Every week for over the last twenty years, Highway 61 Radio has brought the best in blues music past, present, and future to fans all over Mississippi and the Mid-South. Now, thanks to both streaming shows and Podcasting from our website, www.highway61radio.org, Highway 61 is able to spread its unique perspective to blues fans across the world!
The encyclopedic knowledge and vast music collection of host and renowned blues scholar Scott Barretta are only a couple of the many sources Highway 61 draws its rich content from every week. Highway 61 also features resources from the Blues Archive at The University of Mississippi’s J.D. Williams Library, material from artists featured in another Ole Miss institution, Living Blues magazine, field recordings and interviews with artists, and live shows that Barretta and other Highway 61 staff cull from every juke and cranny of Mississippi.
Over the years, the hosts of Highway 61 have included William Ferris, blues scholar and director of the Center for the Study of Southern Culture, and David Nelson, who, like Barretta was an editor of Living Blues.

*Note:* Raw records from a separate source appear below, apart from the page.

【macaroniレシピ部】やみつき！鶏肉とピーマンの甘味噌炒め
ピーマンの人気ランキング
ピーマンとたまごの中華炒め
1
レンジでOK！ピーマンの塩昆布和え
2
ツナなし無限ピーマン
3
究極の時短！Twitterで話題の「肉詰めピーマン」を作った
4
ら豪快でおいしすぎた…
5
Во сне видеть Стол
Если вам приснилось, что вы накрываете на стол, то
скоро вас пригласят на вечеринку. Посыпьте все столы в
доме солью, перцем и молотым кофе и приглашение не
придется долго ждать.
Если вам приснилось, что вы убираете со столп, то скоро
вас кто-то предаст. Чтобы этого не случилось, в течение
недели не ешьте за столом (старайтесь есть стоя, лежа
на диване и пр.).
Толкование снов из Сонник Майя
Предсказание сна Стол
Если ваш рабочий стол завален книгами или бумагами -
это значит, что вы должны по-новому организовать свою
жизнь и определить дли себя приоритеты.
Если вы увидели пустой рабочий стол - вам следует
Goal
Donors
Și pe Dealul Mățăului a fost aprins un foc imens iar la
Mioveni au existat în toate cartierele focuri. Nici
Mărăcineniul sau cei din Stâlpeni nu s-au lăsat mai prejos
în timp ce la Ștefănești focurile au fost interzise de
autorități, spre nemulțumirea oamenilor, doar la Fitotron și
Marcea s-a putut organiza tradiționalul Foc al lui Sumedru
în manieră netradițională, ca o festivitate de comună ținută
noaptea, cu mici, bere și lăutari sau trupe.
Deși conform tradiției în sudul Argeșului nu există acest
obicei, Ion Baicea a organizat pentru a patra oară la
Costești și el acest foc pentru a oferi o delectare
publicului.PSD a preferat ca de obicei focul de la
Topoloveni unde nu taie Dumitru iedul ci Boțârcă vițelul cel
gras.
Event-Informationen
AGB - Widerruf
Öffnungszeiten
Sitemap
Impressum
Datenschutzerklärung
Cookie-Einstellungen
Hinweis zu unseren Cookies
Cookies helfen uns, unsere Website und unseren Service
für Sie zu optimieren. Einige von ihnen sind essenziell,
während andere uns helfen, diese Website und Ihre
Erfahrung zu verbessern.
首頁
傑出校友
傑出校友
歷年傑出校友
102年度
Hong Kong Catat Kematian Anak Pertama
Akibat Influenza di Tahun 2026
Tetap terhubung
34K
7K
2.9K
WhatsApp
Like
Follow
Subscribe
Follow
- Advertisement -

In early 2007, the Seattle-based Blues Music Foundation rewarded Highway 61 with a generous $15,000 operating grant, These award dollars will enable Highway 61's staff to continue to travel and record music and oral histories with blues artists for use on the radio show and for ultimate deposit at the Blues Archive, where they can be enjoyed by fans and blues scholars. The grant will also allow Highway 61 to expand into documentary film production.
Highway 61, which has at 100,000 listeners in Mississippi and a potential of over three million listeners in the Mid-South, is based at the University of Mississippi’s Center for Media Production, where it is recorded and produced each week under the supervision of director Andy Harper and producer and engineer, Joe York.
As Highway 61 grows along with the vibrant blues tradition, it will continue to entertain and inform listeners from Memphis to Mobile and beyond, and demonstrate why Mississippi’s oldest and longest continuous running blues radio show is also still the best.